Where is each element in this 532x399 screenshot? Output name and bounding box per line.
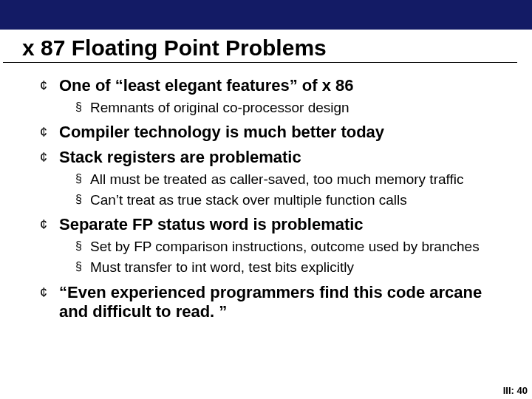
bullet-item: Stack registers are problematic All must… [40,148,510,209]
bullet-text: One of “least elegant features” of x 86 [59,76,354,95]
sub-bullet-item: All must be treated as caller-saved, too… [75,170,510,189]
slide-title: x 87 Floating Point Problems [3,30,517,63]
bullet-list: One of “least elegant features” of x 86 … [40,76,510,321]
bullet-text: Stack registers are problematic [59,148,301,166]
bullet-text: “Even experienced programmers find this … [59,283,482,321]
sub-bullet-list: Remnants of original co-processor design [59,98,510,117]
slide-number: III: 40 [503,385,528,396]
slide-body: One of “least elegant features” of x 86 … [0,63,532,321]
bullet-item: Compiler technology is much better today [40,123,510,142]
sub-bullet-list: All must be treated as caller-saved, too… [59,170,510,209]
bullet-text: Separate FP status word is problematic [59,215,364,233]
top-bar [0,0,532,30]
sub-bullet-item: Set by FP comparison instructions, outco… [75,237,510,256]
sub-bullet-list: Set by FP comparison instructions, outco… [59,237,510,276]
sub-bullet-item: Can’t treat as true stack over multiple … [75,191,510,210]
sub-bullet-item: Must transfer to int word, test bits exp… [75,258,510,277]
bullet-text: Compiler technology is much better today [59,123,384,141]
slide: x 87 Floating Point Problems One of “lea… [0,0,532,399]
sub-bullet-item: Remnants of original co-processor design [75,98,510,117]
bullet-item: Separate FP status word is problematic S… [40,215,510,276]
bullet-item: “Even experienced programmers find this … [40,283,510,321]
bullet-item: One of “least elegant features” of x 86 … [40,76,510,117]
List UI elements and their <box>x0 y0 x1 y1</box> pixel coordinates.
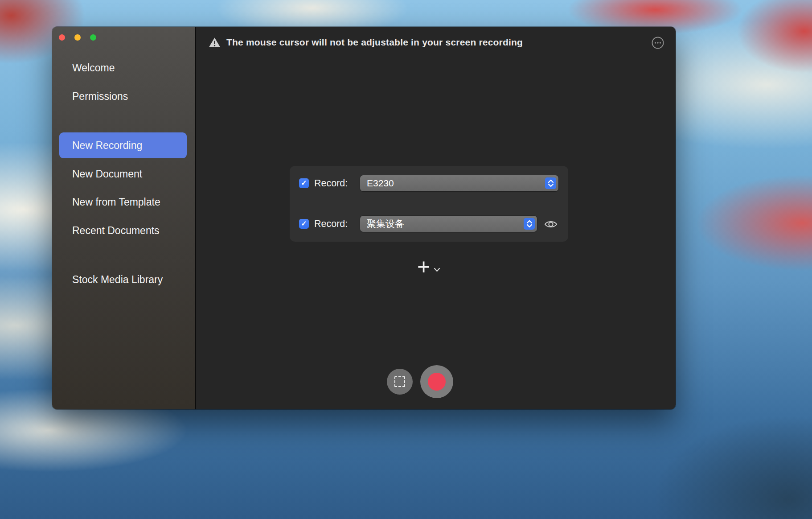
sidebar-item-recent-documents[interactable]: Recent Documents <box>52 218 195 243</box>
preview-eye-button[interactable] <box>544 219 558 230</box>
minimize-button[interactable] <box>74 34 81 41</box>
record-button[interactable] <box>420 365 453 398</box>
dropdown-stepper-icon-2[interactable] <box>524 218 535 230</box>
sidebar-item-new-recording[interactable]: New Recording <box>59 132 187 158</box>
sidebar-item-welcome[interactable]: Welcome <box>52 55 195 81</box>
record-label-2: Record: <box>314 216 348 232</box>
record-row-screen: ✓ Record: E3230 <box>290 175 568 191</box>
sidebar-item-new-from-template[interactable]: New from Template <box>52 189 195 215</box>
warning-banner: The mouse cursor will not be adjustable … <box>196 27 676 58</box>
record-source-dropdown-1[interactable]: E3230 <box>360 175 558 191</box>
record-source-value-1: E3230 <box>367 178 394 189</box>
add-source-button[interactable]: + <box>417 253 440 280</box>
recording-sources-panel: ✓ Record: E3230 ✓ Record: 聚集设备 <box>290 166 568 242</box>
dashed-region-icon <box>394 376 405 387</box>
sidebar-item-permissions[interactable]: Permissions <box>52 83 195 109</box>
chevron-down-icon <box>434 268 440 272</box>
record-label-1: Record: <box>314 175 348 191</box>
more-options-button[interactable] <box>652 37 664 49</box>
record-source-value-2: 聚集设备 <box>367 218 404 230</box>
record-source-dropdown-2[interactable]: 聚集设备 <box>360 216 537 232</box>
region-select-button[interactable] <box>387 369 413 395</box>
record-dot-icon <box>428 373 446 391</box>
record-checkbox-1[interactable]: ✓ <box>299 178 309 188</box>
sidebar-item-stock-media-library[interactable]: Stock Media Library <box>52 267 195 292</box>
warning-icon <box>209 37 221 48</box>
record-row-audio: ✓ Record: 聚集设备 <box>290 216 568 232</box>
main-content: The mouse cursor will not be adjustable … <box>196 27 676 409</box>
sidebar: Welcome Permissions New Recording New Do… <box>52 27 195 409</box>
app-window: Welcome Permissions New Recording New Do… <box>52 27 676 409</box>
window-controls <box>59 34 96 41</box>
sidebar-item-new-document[interactable]: New Document <box>52 161 195 187</box>
record-checkbox-2[interactable]: ✓ <box>299 219 309 229</box>
plus-icon: + <box>417 255 430 278</box>
close-button[interactable] <box>59 34 65 41</box>
dropdown-stepper-icon-1[interactable] <box>545 177 556 189</box>
warning-text: The mouse cursor will not be adjustable … <box>226 37 523 48</box>
zoom-button[interactable] <box>90 34 96 41</box>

Work to be completed |
Give the data above again, exactly and completely. No pictures go in.

Exercise solution |
Where is each element in this 532x399 screenshot? Output name and bounding box per line.
bullet-item: Stack registers are problematic All must… [40,148,510,209]
bullet-text: One of “least elegant features” of x 86 [59,76,354,95]
sub-bullet-item: All must be treated as caller-saved, too… [75,170,510,189]
slide-title: x 87 Floating Point Problems [3,30,517,63]
bullet-list: One of “least elegant features” of x 86 … [40,76,510,321]
bullet-text: Stack registers are problematic [59,148,301,166]
bullet-text: “Even experienced programmers find this … [59,283,482,321]
sub-bullet-list: Remnants of original co-processor design [59,98,510,117]
slide-number: III: 40 [503,385,528,396]
slide-body: One of “least elegant features” of x 86 … [0,63,532,321]
bullet-item: Compiler technology is much better today [40,123,510,142]
sub-bullet-list: All must be treated as caller-saved, too… [59,170,510,209]
bullet-text: Separate FP status word is problematic [59,215,364,233]
top-bar [0,0,532,30]
sub-bullet-item: Set by FP comparison instructions, outco… [75,237,510,256]
sub-bullet-list: Set by FP comparison instructions, outco… [59,237,510,276]
sub-bullet-item: Can’t treat as true stack over multiple … [75,191,510,210]
sub-bullet-item: Must transfer to int word, test bits exp… [75,258,510,277]
bullet-text: Compiler technology is much better today [59,123,384,141]
slide: x 87 Floating Point Problems One of “lea… [0,0,532,399]
sub-bullet-item: Remnants of original co-processor design [75,98,510,117]
bullet-item: Separate FP status word is problematic S… [40,215,510,276]
bullet-item: “Even experienced programmers find this … [40,283,510,321]
bullet-item: One of “least elegant features” of x 86 … [40,76,510,117]
List UI elements and their <box>x0 y0 x1 y1</box> pixel coordinates.
sidebar-item-recent-documents[interactable]: Recent Documents <box>52 218 195 243</box>
preview-eye-button[interactable] <box>544 219 558 230</box>
minimize-button[interactable] <box>74 34 81 41</box>
record-button[interactable] <box>420 365 453 398</box>
dropdown-stepper-icon-2[interactable] <box>524 218 535 230</box>
sidebar-item-new-recording[interactable]: New Recording <box>59 132 187 158</box>
sidebar-item-welcome[interactable]: Welcome <box>52 55 195 81</box>
record-label-2: Record: <box>314 216 348 232</box>
record-row-screen: ✓ Record: E3230 <box>290 175 568 191</box>
sidebar-item-new-from-template[interactable]: New from Template <box>52 189 195 215</box>
warning-banner: The mouse cursor will not be adjustable … <box>196 27 676 58</box>
record-source-dropdown-1[interactable]: E3230 <box>360 175 558 191</box>
record-source-value-1: E3230 <box>367 178 394 189</box>
add-source-button[interactable]: + <box>417 253 440 280</box>
recording-sources-panel: ✓ Record: E3230 ✓ Record: 聚集设备 <box>290 166 568 242</box>
dashed-region-icon <box>394 376 405 387</box>
sidebar-item-permissions[interactable]: Permissions <box>52 83 195 109</box>
chevron-down-icon <box>434 268 440 272</box>
record-label-1: Record: <box>314 175 348 191</box>
more-options-button[interactable] <box>652 37 664 49</box>
record-source-value-2: 聚集设备 <box>367 218 404 230</box>
record-source-dropdown-2[interactable]: 聚集设备 <box>360 216 537 232</box>
region-select-button[interactable] <box>387 369 413 395</box>
record-dot-icon <box>428 373 446 391</box>
record-checkbox-1[interactable]: ✓ <box>299 178 309 188</box>
sidebar-item-stock-media-library[interactable]: Stock Media Library <box>52 267 195 292</box>
warning-icon <box>209 37 221 48</box>
record-row-audio: ✓ Record: 聚集设备 <box>290 216 568 232</box>
main-content: The mouse cursor will not be adjustable … <box>196 27 676 409</box>
sidebar: Welcome Permissions New Recording New Do… <box>52 27 195 409</box>
app-window: Welcome Permissions New Recording New Do… <box>52 27 676 409</box>
window-controls <box>59 34 96 41</box>
sidebar-item-new-document[interactable]: New Document <box>52 161 195 187</box>
record-checkbox-2[interactable]: ✓ <box>299 219 309 229</box>
plus-icon: + <box>417 255 430 278</box>
close-button[interactable] <box>59 34 65 41</box>
dropdown-stepper-icon-1[interactable] <box>545 177 556 189</box>
warning-text: The mouse cursor will not be adjustable … <box>226 37 523 48</box>
zoom-button[interactable] <box>90 34 96 41</box>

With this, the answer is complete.